Tre giorni fa i servizi segreti di Seul hanno riferito che i Nordcoreani hanno nuovamente provato a rubare il vaccino di Pfizer-BioNTech. Prima un hacker criminale aveva cercato di penetrare il sistema idrico di Tampa, in Florida, per avvelenarlo.
Per le Nazioni Unite i nordcoreani avrebbero rubato 316 milioni di dollari di monete virtuali per foraggiare il programma nucleare.

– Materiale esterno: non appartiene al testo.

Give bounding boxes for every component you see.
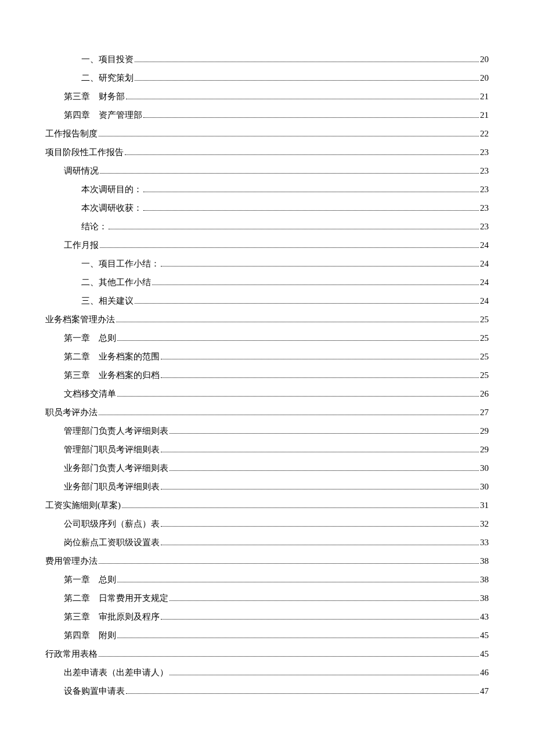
toc-entry-label: 第四章 附则 xyxy=(64,628,116,642)
toc-entry[interactable]: 第三章 审批原则及程序43 xyxy=(45,610,489,624)
toc-entry-label: 管理部门负责人考评细则表 xyxy=(64,424,168,438)
toc-entry[interactable]: 本次调研目的：23 xyxy=(45,182,489,196)
toc-entry-page: 38 xyxy=(480,591,489,605)
toc-entry-label: 第二章 业务档案的范围 xyxy=(64,350,160,363)
toc-entry-page: 43 xyxy=(480,610,489,624)
toc-entry[interactable]: 业务部门职员考评细则表30 xyxy=(45,480,489,494)
toc-entry-page: 47 xyxy=(480,684,489,698)
toc-entry-label: 本次调研收获： xyxy=(81,201,142,215)
toc-entry-page: 23 xyxy=(480,182,489,196)
toc-entry-label: 职员考评办法 xyxy=(45,405,98,419)
toc-entry-label: 费用管理办法 xyxy=(45,554,98,568)
toc-entry[interactable]: 公司职级序列（薪点）表32 xyxy=(45,517,489,531)
toc-entry-page: 25 xyxy=(480,368,489,382)
toc-entry-label: 工作月报 xyxy=(64,238,99,252)
toc-entry-label: 设备购置申请表 xyxy=(64,684,125,698)
toc-entry-label: 工作报告制度 xyxy=(45,127,98,141)
toc-entry[interactable]: 第一章 总则38 xyxy=(45,573,489,586)
toc-entry-label: 调研情况 xyxy=(64,164,99,178)
toc-entry-page: 38 xyxy=(480,573,489,586)
toc-leader-dots xyxy=(143,192,479,192)
toc-entry-page: 29 xyxy=(480,424,489,438)
toc-entry[interactable]: 一、项目投资20 xyxy=(45,52,489,66)
toc-leader-dots xyxy=(161,359,479,359)
toc-entry[interactable]: 第四章 附则45 xyxy=(45,628,489,642)
toc-entry[interactable]: 二、其他工作小结24 xyxy=(45,275,489,289)
toc-entry-label: 第一章 总则 xyxy=(64,573,116,586)
toc-leader-dots xyxy=(100,247,479,248)
toc-leader-dots xyxy=(117,582,479,582)
toc-entry[interactable]: 二、研究策划20 xyxy=(45,71,489,85)
toc-entry[interactable]: 项目阶段性工作报告23 xyxy=(45,145,489,159)
toc-leader-dots xyxy=(143,210,479,211)
toc-leader-dots xyxy=(161,266,479,267)
toc-entry-label: 一、项目工作小结： xyxy=(81,257,160,271)
toc-entry[interactable]: 岗位薪点工资职级设置表33 xyxy=(45,535,489,549)
toc-entry[interactable]: 管理部门职员考评细则表29 xyxy=(45,442,489,456)
toc-entry[interactable]: 设备购置申请表47 xyxy=(45,684,489,698)
toc-entry[interactable]: 一、项目工作小结：24 xyxy=(45,257,489,271)
toc-leader-dots xyxy=(161,545,479,545)
toc-entry[interactable]: 管理部门负责人考评细则表29 xyxy=(45,424,489,438)
toc-entry[interactable]: 第二章 日常费用开支规定38 xyxy=(45,591,489,605)
toc-entry-page: 46 xyxy=(480,665,489,679)
toc-entry[interactable]: 第一章 总则25 xyxy=(45,331,489,345)
toc-leader-dots xyxy=(135,303,479,304)
table-of-contents: 一、项目投资20二、研究策划20第三章 财务部21第四章 资产管理部21工作报告… xyxy=(45,52,489,698)
toc-entry-label: 二、研究策划 xyxy=(81,71,134,85)
toc-entry[interactable]: 业务档案管理办法25 xyxy=(45,312,489,326)
toc-leader-dots xyxy=(116,322,479,322)
toc-entry-page: 45 xyxy=(480,628,489,642)
toc-entry-label: 业务部门职员考评细则表 xyxy=(64,480,160,494)
toc-leader-dots xyxy=(152,285,479,285)
toc-entry[interactable]: 本次调研收获：23 xyxy=(45,201,489,215)
toc-entry-page: 25 xyxy=(480,312,489,326)
toc-entry[interactable]: 工作月报24 xyxy=(45,238,489,252)
toc-entry[interactable]: 第三章 财务部21 xyxy=(45,89,489,103)
toc-entry-label: 岗位薪点工资职级设置表 xyxy=(64,535,160,549)
toc-entry[interactable]: 第二章 业务档案的范围25 xyxy=(45,350,489,363)
toc-leader-dots xyxy=(169,675,479,675)
toc-entry[interactable]: 第三章 业务档案的归档25 xyxy=(45,368,489,382)
toc-leader-dots xyxy=(161,489,479,489)
toc-leader-dots xyxy=(169,433,479,434)
toc-entry[interactable]: 三、相关建议24 xyxy=(45,294,489,308)
toc-leader-dots xyxy=(169,470,479,471)
toc-entry[interactable]: 费用管理办法38 xyxy=(45,554,489,568)
toc-leader-dots xyxy=(117,340,479,341)
toc-entry[interactable]: 业务部门负责人考评细则表30 xyxy=(45,461,489,475)
toc-leader-dots xyxy=(117,396,479,397)
toc-entry[interactable]: 工作报告制度22 xyxy=(45,127,489,141)
toc-leader-dots xyxy=(169,600,479,601)
toc-entry-label: 第三章 财务部 xyxy=(64,89,125,103)
toc-leader-dots xyxy=(99,415,479,415)
toc-entry-page: 22 xyxy=(480,127,489,141)
toc-entry[interactable]: 第四章 资产管理部21 xyxy=(45,108,489,122)
toc-entry-page: 21 xyxy=(480,89,489,103)
toc-entry[interactable]: 行政常用表格45 xyxy=(45,647,489,661)
toc-leader-dots xyxy=(126,693,479,694)
toc-entry[interactable]: 结论：23 xyxy=(45,219,489,233)
toc-entry-page: 24 xyxy=(480,257,489,271)
toc-entry-label: 第四章 资产管理部 xyxy=(64,108,142,122)
toc-leader-dots xyxy=(122,507,479,508)
toc-entry-label: 项目阶段性工作报告 xyxy=(45,145,124,159)
toc-entry-page: 23 xyxy=(480,201,489,215)
toc-entry-page: 24 xyxy=(480,275,489,289)
toc-entry-label: 工资实施细则(草案) xyxy=(45,498,121,512)
toc-leader-dots xyxy=(143,117,479,118)
toc-entry-page: 25 xyxy=(480,331,489,345)
toc-entry[interactable]: 文档移交清单26 xyxy=(45,387,489,401)
toc-entry-page: 33 xyxy=(480,535,489,549)
toc-entry[interactable]: 工资实施细则(草案)31 xyxy=(45,498,489,512)
toc-entry-label: 第三章 审批原则及程序 xyxy=(64,610,160,624)
toc-entry-label: 公司职级序列（薪点）表 xyxy=(64,517,160,531)
toc-entry-label: 行政常用表格 xyxy=(45,647,98,661)
toc-leader-dots xyxy=(135,62,479,62)
toc-entry[interactable]: 出差申请表（出差申请人）46 xyxy=(45,665,489,679)
toc-entry-label: 二、其他工作小结 xyxy=(81,275,151,289)
toc-entry[interactable]: 职员考评办法27 xyxy=(45,405,489,419)
toc-entry[interactable]: 调研情况23 xyxy=(45,164,489,178)
toc-leader-dots xyxy=(135,80,479,81)
toc-entry-page: 30 xyxy=(480,461,489,475)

Per il Dipartimento di Giustizia Usa militari cinesi hanno creato un circuito di riciclaggio per aiutare i nordcoreani e criminali russi e cinesi avrebbero sfruttato i bachi del software Orion di Solarwinds per spiare sia le aziende informatiche che il programma nucleare americano.
La guerra, ormai ibrida, si fa online.
Per questo l’Autorità italiana delegata alla cybersecurity sostiene l’idea di richiedere alle aziende incluse nel perimetro di sicurezza cibernetica di notificare subito gli attacchi, da una a sei ore dopo l’evento, per poterle meglio supportare.
Basta? Sicuramente no.
Mentre lo Csirt (Computer Security Incident Response Team) e il Centro nazionale per la protezione delle infrastrutture critiche fanno del loro meglio, pur con scarsi finanziamenti e personale insufficiente, la nostra Difesa, grazie al duo Guerini-Tofalo, si sta riorganizzando per fronteggiare le nuove minacce e così sta facendo anche la Nato.

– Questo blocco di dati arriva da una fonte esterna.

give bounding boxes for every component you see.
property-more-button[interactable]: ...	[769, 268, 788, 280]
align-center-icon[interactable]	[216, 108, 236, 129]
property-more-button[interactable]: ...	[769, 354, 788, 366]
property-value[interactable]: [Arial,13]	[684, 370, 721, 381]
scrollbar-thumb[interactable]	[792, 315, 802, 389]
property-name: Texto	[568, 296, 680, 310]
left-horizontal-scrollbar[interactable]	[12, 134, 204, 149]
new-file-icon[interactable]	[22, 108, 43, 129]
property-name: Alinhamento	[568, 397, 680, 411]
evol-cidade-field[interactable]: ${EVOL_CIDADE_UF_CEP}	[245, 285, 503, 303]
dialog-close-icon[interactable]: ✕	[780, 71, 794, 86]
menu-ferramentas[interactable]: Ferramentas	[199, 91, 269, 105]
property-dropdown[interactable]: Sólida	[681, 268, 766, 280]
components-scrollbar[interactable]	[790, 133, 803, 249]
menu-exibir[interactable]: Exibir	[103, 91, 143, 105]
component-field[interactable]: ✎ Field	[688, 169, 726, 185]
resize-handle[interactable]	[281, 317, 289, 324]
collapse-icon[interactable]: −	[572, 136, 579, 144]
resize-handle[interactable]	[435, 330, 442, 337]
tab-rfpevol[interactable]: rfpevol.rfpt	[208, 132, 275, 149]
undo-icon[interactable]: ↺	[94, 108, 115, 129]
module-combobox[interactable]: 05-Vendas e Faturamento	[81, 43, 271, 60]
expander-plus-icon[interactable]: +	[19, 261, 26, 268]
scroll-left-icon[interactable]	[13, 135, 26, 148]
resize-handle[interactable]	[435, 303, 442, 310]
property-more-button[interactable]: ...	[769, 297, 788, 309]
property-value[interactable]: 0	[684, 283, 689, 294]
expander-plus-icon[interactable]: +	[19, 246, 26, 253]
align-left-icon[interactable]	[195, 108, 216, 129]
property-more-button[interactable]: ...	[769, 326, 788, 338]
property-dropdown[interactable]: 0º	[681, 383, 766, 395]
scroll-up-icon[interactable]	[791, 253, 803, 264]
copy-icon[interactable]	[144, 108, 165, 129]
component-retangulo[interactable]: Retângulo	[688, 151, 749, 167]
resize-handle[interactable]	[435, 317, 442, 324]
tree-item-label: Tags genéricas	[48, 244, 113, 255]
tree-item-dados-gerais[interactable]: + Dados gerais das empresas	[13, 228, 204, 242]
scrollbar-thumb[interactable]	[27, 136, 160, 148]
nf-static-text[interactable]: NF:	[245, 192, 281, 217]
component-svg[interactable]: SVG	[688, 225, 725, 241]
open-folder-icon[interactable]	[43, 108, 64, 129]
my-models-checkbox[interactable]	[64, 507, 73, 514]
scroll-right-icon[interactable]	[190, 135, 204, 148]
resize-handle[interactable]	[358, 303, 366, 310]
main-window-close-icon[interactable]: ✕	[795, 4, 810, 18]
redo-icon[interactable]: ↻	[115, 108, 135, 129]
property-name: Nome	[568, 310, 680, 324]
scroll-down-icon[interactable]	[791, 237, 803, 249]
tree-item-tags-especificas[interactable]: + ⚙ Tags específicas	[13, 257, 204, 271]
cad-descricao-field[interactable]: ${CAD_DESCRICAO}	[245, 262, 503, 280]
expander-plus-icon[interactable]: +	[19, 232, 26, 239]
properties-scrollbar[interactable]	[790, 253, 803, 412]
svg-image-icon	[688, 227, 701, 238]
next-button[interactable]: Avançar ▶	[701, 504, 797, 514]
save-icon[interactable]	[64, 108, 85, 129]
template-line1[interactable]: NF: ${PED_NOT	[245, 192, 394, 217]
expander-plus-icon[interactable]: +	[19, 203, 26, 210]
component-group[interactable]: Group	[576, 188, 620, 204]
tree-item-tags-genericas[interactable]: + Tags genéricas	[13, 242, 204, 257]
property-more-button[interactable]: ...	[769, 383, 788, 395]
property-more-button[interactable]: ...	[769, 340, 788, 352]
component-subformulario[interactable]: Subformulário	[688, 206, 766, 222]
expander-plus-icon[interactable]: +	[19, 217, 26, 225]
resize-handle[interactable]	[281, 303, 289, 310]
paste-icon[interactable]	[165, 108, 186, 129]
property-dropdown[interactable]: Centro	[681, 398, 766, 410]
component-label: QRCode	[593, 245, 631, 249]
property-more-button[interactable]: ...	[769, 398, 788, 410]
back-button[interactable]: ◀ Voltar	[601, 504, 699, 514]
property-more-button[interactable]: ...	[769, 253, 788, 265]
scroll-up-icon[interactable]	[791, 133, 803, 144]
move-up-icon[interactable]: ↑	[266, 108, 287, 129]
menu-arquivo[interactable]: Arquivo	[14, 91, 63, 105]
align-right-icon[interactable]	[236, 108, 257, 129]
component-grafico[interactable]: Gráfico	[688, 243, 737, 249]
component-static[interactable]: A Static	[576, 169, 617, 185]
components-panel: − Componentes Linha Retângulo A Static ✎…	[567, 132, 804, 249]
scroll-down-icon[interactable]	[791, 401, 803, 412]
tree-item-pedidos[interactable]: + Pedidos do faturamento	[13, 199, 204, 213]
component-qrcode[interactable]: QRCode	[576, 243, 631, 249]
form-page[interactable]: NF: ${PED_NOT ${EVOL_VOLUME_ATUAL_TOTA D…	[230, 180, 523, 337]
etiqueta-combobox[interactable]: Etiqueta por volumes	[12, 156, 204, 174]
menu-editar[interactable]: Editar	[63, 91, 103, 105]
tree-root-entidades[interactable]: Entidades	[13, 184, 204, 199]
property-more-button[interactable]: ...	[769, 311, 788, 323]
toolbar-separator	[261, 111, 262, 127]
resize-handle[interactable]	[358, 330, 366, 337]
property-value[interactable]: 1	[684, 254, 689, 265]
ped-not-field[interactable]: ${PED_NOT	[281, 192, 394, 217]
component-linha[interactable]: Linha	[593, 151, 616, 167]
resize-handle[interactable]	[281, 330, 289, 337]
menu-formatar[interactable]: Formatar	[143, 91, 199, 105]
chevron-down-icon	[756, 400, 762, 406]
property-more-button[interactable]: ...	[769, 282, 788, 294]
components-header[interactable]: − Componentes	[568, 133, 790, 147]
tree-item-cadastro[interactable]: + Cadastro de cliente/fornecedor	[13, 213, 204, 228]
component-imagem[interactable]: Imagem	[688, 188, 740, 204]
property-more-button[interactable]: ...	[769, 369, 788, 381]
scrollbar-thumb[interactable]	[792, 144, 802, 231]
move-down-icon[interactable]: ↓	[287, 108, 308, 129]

A metà novembre 2020 la Nato ha condotto i suoi «wargames» annuali in Estonia, 1.000 partecipanti e 33 stati. Durante le esercitazioni online ha simulato un attacco contro la nazione immaginaria di Andvaria, difendendo uno stato membro da un attacco informatico alle infrastrutture critiche. L’ha fatto perché sa che nel regno cibernetico tutto, compresi i civili e le armi di distruzione di massa, sono un obiettivo.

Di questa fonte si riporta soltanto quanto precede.